Early Modern Skepticism

Richard Hornby attributes the popularity of metadrama in the early modern period to the Christian doctrine of contemptus mundi, which envisioned life as "an illusion, a secondary world in contrast to the real world of heaven."4 However, this is only a partial explanation; it is the dialectic between this theologically grounded Counter Reformation vision and emergent discourses of philosophical skepticism which forms the basis for the conflicts that self-referential drama explores. In the past fifteen years, historians of early modern philosophy and theology, including Richard Popkin, Alan Charles Kors and David Berman, have demonstrated convincingly that seventeenth century writers produced a wide range of epistemological models, ranging from the Christian fideism of Montaigne to the outright atheism found in anonymous pamphlets.5 As these and other historians have observed, the punishments inflicted upon those who voiced unorthodox religious beliefs functioned as a deterrent to freedom of expression in the period as well as providing an obstacle for contemporary study of this phenomenon. Nonetheless, as I have demonstrated previously in my examination of skepticism in El burlador de Sevilla, [The Trickster of Seville] this "emergent" philosophy can be found in a surprisingly large body of early-modern philosophical and literary texts.6 The symbiotic relationship identified between meta-artistic dramaturgy and unorthodox philosophy in El burlador de Sevilla is even more striking in the two texts under consideration here, for they dramatize the on-stage, but "real," conversion of a pagan actor to Christianity.

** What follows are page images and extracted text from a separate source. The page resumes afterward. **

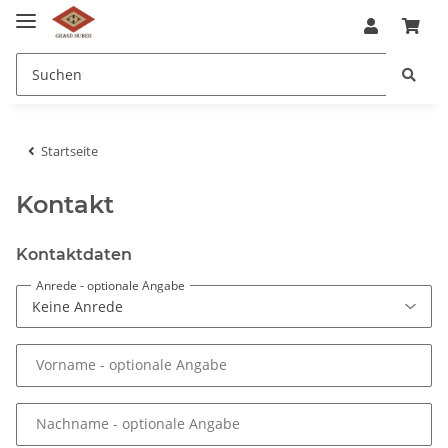
Startseite
Kontakt
Kontaktdaten
Anrede
- optionale Angabe
Vorname
- optionale Angabe
Nachname
- optionale Angabe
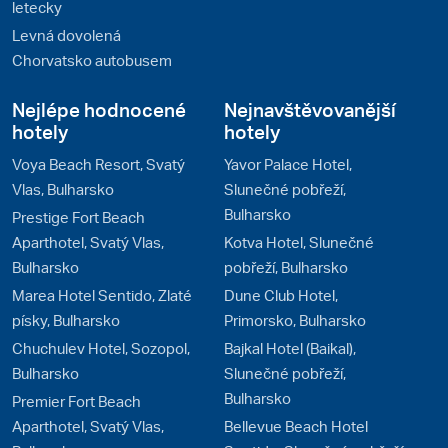
letecky
Levná dovolená
Chorvatsko autobusem
Nejlépe hodnocené
Nejnavštěvovanější
hotely
hotely
Voya Beach Resort, Svatý
Yavor Palace Hotel,
Vlas, Bulharsko
Slunečné pobřeží,
Bulharsko
Prestige Fort Beach
Aparthotel, Svatý Vlas,
Kotva Hotel, Slunečné
Bulharsko
pobřeží, Bulharsko
Marea Hotel Sentido, Zlaté
Dune Club Hotel,
písky, Bulharsko
Primorsko, Bulharsko
Chuchulev Hotel, Sozopol,
Bajkal Hotel (Baikal),
Bulharsko
Slunečné pobřeží,
Bulharsko
Premier Fort Beach
Aparthotel, Svatý Vlas,
Bellevue Beach Hotel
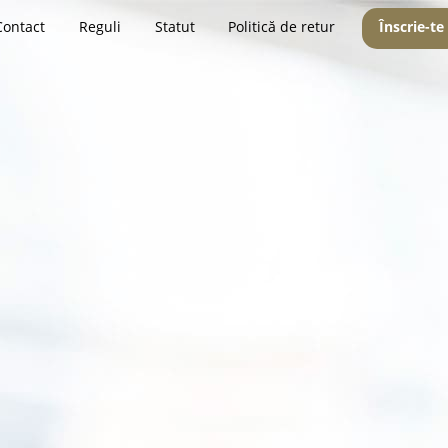
Contact
Reguli
Statut
Politică de retur
Înscrie-te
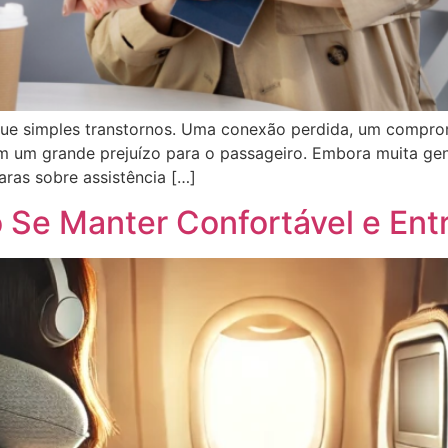
ue simples transtornos. Uma conexão perdida, um compro
 um grande prejuízo para o passageiro. Embora muita gen
ras sobre assistência […]
Se Manter Confortável e Entr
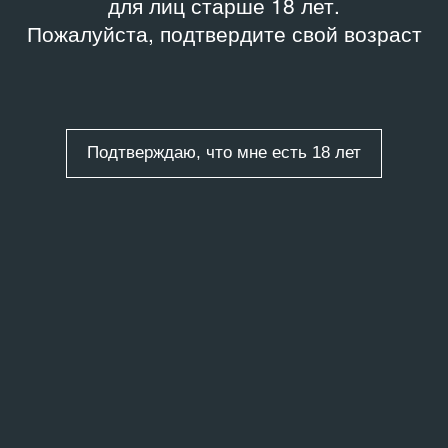
для лиц старше 18 лет.
Пожалуйста, подтвердите свой возраст
Подтверждаю, что мне есть 18 лет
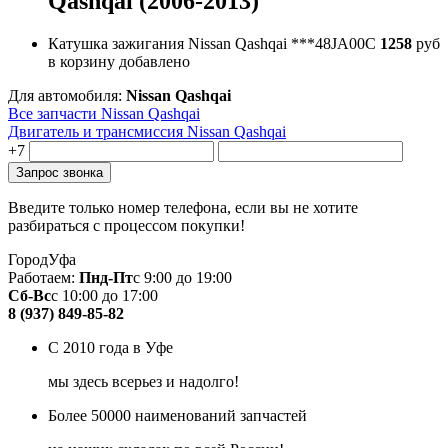
Qashqai (2006-2013)
Катушка зажигания Nissan Qashqai
***48JA00C
1258
руб
в корзину
добавлено
Для автомобиля:
Nissan Qashqai
Все запчасти Nissan Qashqai
Двигатель и трансмиссия Nissan Qashqai
+7
Введите только номер телефона, если вы не хотите
разбираться с процессом покупки!
Город
Уфа
Работаем:
Пнд-Пт
с 9:00 до 19:00
Сб-Вс
с 10:00 до 17:00
8 (937) 849-85-82
С 2010 года в Уфе
мы здесь всерьез и надолго!
Более 50000 наименований запчастей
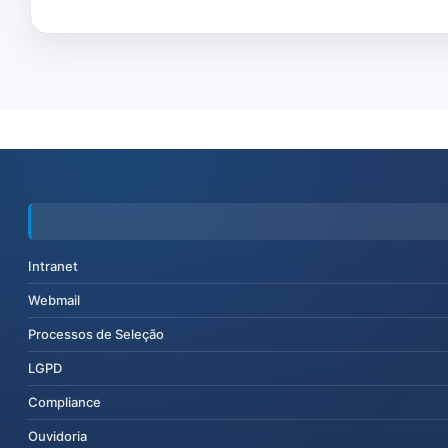
Intranet
Webmail
Processos de Seleção
LGPD
Compliance
Ouvidoria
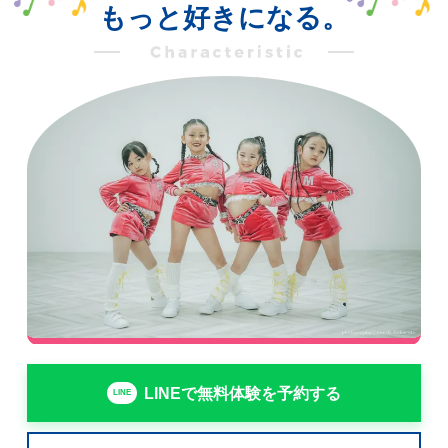
もっと好きになる。
LINEで無料体験を予約する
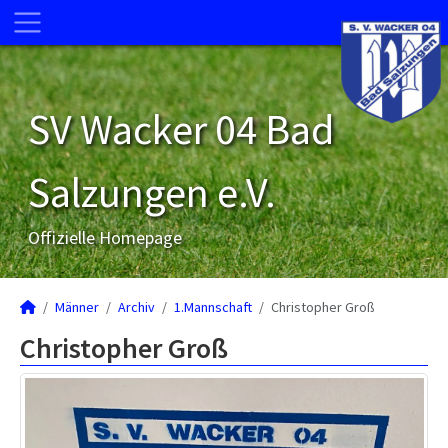
SV Wacker 04 Bad
Salzungen e.V.
Offizielle Homepage
Männer
Archiv
1.Mannschaft
Christopher Groß
Christopher Groß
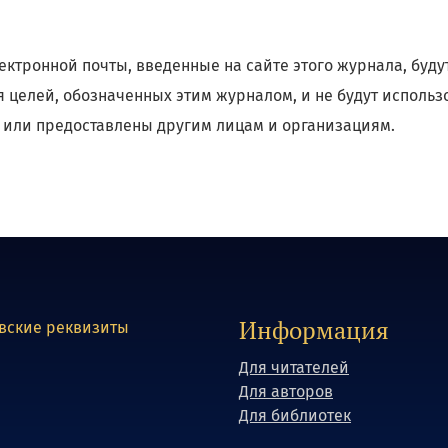
ектронной почты, введенные на сайте этого журнала, буд
 целей, обозначенных этим журналом, и не будут использ
 или предоставлены другим лицам и организациям.
Информация
вские реквизиты
Для читателей
Для авторов
Для библиотек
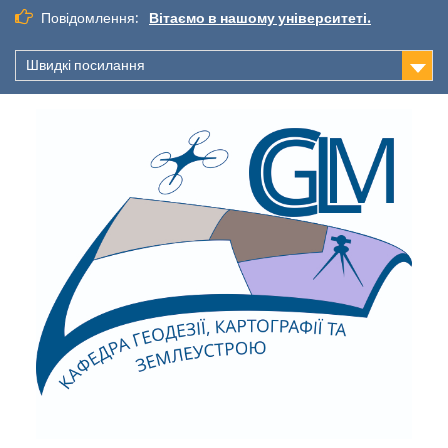
Повідомлення:
Вітаємо в нашому університеті.
Швидкі посилання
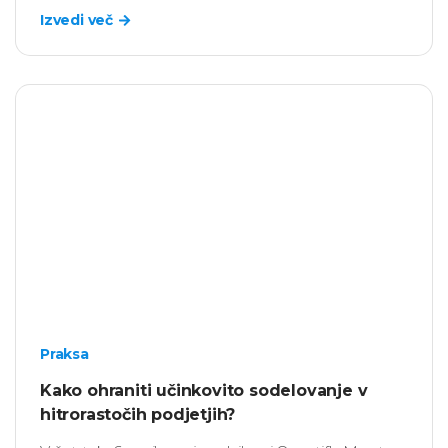
Izvedi več
Praksa
Kako ohraniti učinkovito sodelovanje v
hitrorastočih podjetjih?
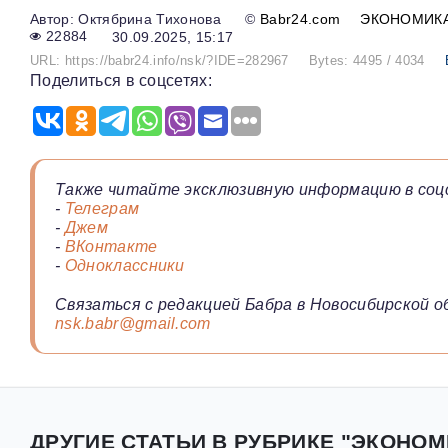
Октябрина Тихонова
©
Babr24.com
ЭКОНОМИКА
22884
30.09.2025, 15:17
URL: https://babr24.info/nsk/?IDE=282967
Bytes: 4495 / 4034
Поделиться в соцсетях:
Также читайте эксклюзивную информацию в соц
-
Телеграм
-
Джем
-
ВКонтакте
-
Одноклассники
Связаться с редакцией Бабра в Новосибирской о
nsk.babr@gmail.com
ДРУГИЕ СТАТЬИ В РУБРИКЕ "ЭКОНОМ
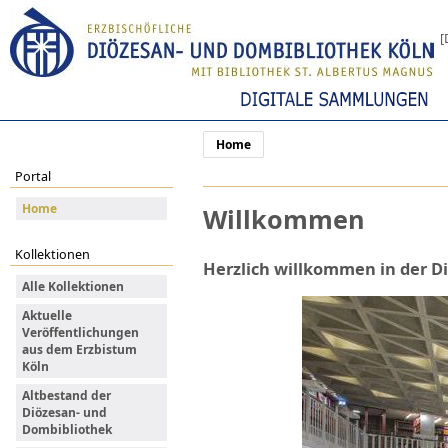
[
Home
Portal
Home
Willkommen
Kollektionen
Herzlich willkommen in der
Di
Alle Kollektionen
Aktuelle
Veröffentlichungen
aus dem Erzbistum
Köln
Altbestand der
Diözesan- und
Dombibliothek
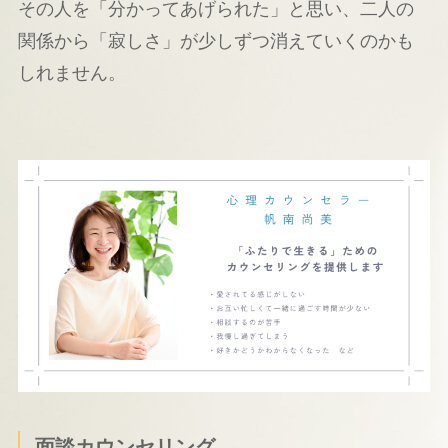
その人を「分かってあげられた」と思い、二人の
関係から「寂しさ」が少しずつ消えていくのかも
しれません。
面談カウンセリング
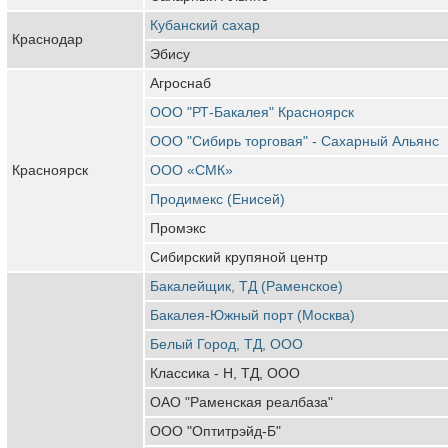
Кубанский сахар
Краснодар
Эбису
Агроснаб
ООО "РТ-Бакалея" Красноярск
ООО "Сибирь торговая" - Сахарный Альянс
Красноярск
ООО «СМК»
Продимекс (Енисей)
Промэкс
Сибирский крупяной центр
Бакалейщик, ТД (Раменское)
Бакалея-Южный порт (Москва)
Белый Город, ТД, ООО
Классика - Н, ТД, ООО
ОАО "Раменская реалбаза"
ООО "Оптитрэйд-Б"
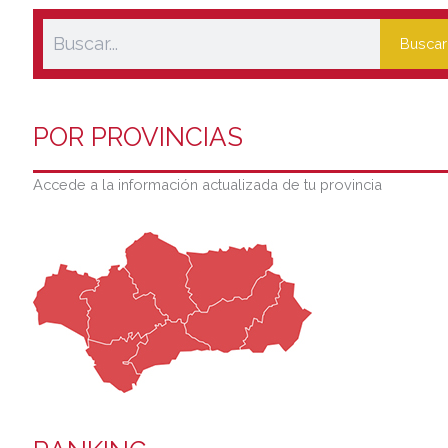
Buscar
POR PROVINCIAS
Accede a la información actualizada de tu provincia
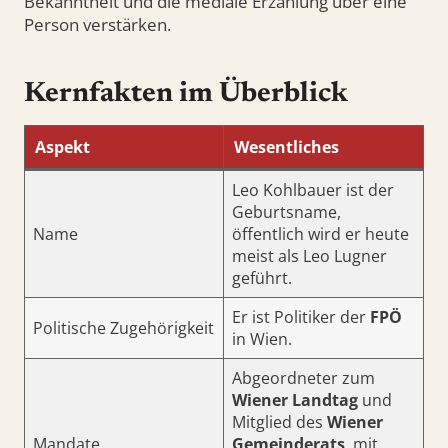
Bekanntheit und die mediale Erzählung über eine
Person verstärken.
Kernfakten im Überblick
Aspekt
Wesentliches
Leo Kohlbauer ist der
Geburtsname,
Name
öffentlich wird er heute
meist als Leo Lugner
geführt.
Er ist Politiker der
FPÖ
Politische Zugehörigkeit
in Wien.
Abgeordneter zum
Wiener Landtag
und
Mitglied des
Wiener
Mandate
Gemeinderats
, mit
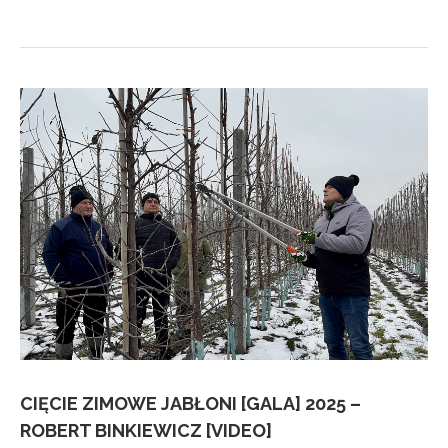
CIĘCIE ZIMOWE JABŁONI [GALA] 2025 –
ROBERT BINKIEWICZ [VIDEO]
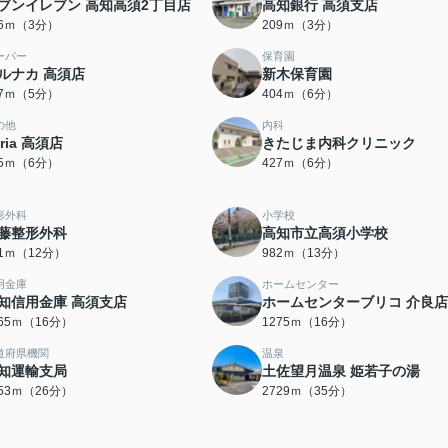
ブンイレブン 高知高須2丁目店
高知銀行 高須支店
06ｍ（3分）
209ｍ（3分）
ーパー
保育園
ルナカ 高須店
新木保育園
97ｍ（5分）
404ｍ（6分）
の他
内科
eria 高須店
きたじま内科クリニック
25ｍ（6分）
427ｍ（6分）
形外科
小学校
藤整形外科
高知市立高須小学校
81ｍ（12分）
982ｍ（13分）
用金庫
ホームセンター
知信用金庫 高須支店
ホームセンターブリコ 介良店
265ｍ（16分）
1275ｍ（16分）
道府県機関
温泉
知運輸支局
土佐望月温泉 姫若子の湯
053ｍ（26分）
2729ｍ（35分）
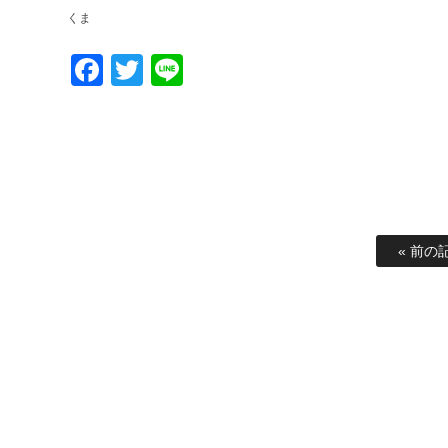
くま
Facebook
Twitter
Line
« 前の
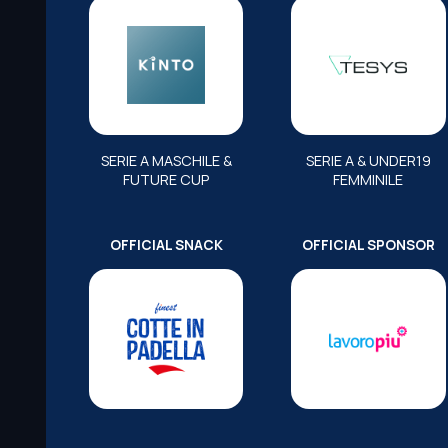
SERIE A MASCHILE &
SERIE A & UNDER19
FUTURE CUP
FEMMINILE
OFFICIAL SNACK
OFFICIAL SPONSOR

The re-emergence of philosophical skepticism in the sixteenth century is associated with Latin translations of the Pyrrhonian skeptic, Sextus Empiricus, published as early as 1520. His classic text, Outlines of Pyrrhonism, was available throughout Europe by the 1560s, and was widely read. Renaissance skepticism is an important turning point in human history, part of the general movement to seek out scientific explanations for "supernatural" phenomena as well as to feel comfortable with the discoveries of Galileo and Copernicus. Richard Popkin explains that the basic tenet of Pyrrhonian skepticism, the most influential form of skepticism in the sixteenth century, is the rejection of Academic skepticism's belief that nothing at all can be known for certain because of the unreliability of sensory perception, and the resultant impossibility of establishing reliable criteria for judgment. Pyrrhonists emphasize the cultivation of...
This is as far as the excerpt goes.